Lightning safety tips - What to do and not do to survive

With the deaths of two people hit by lightning in the last week in Rocky Mountain National Park, many are asking -- how can I survive a lightning storm?

The National Weather Service has simple advice, "When the thunder rolls, get indoors."

That's because if you're close enough to hear thunder, you're close to get hit by lightning.

"Stop activities and seek shelter immediately in a substantial building or hard-top vehicle," the National Weather Service says.

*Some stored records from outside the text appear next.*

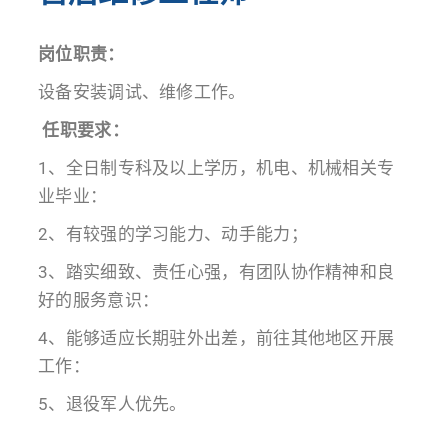
岗位职责：
设备安装调试、维修工作。
任职要求：
1、全日制专科及以上学历，机电、机械相关专
业毕业：
2、有较强的学习能力、动手能力；
3、踏实细致、责任心强，有团队协作精神和良
好的服务意识：
4、能够适应长期驻外出差，前往其他地区开展
工作：
5、退役军人优先。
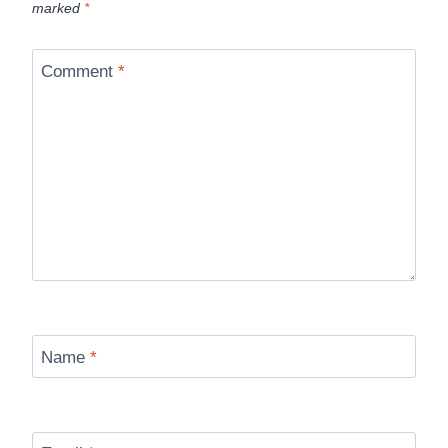
marked
*
Comment
*
Name
*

However, we all know that isn't always possible.

So now what?

The National Weather Service has a lot of "nevers":

  • Never lie flat on the ground
  • Never shelter under an isolated tree (A tree is tall and if it gets hit, the electricity will fan out below it)
  • Never use a cliff or rocky overhang for shelter
  • Stay away from objects that conduct electricity (barbed wire fences, power lines, windmills, etc.)

So what do you do?

  • Immediately get off elevated areas such as hills, mountain ridges or peaks
  • Immediately get out and away from ponds, lakes and other bodies of water
  • Get rid of any metal on your body -- cell phone, keys, etc...
  • Become a ball. Crouch down, feet together, head as low as possible. The idea is to make yourself as small as possible.

Think it can't happen to you? In Colorado, we had 7,500 lightning strikes between noon and 5 p.m. on Monday. Colorado ranks 2nd or 3rd each year in the number of deadly lightning strikes.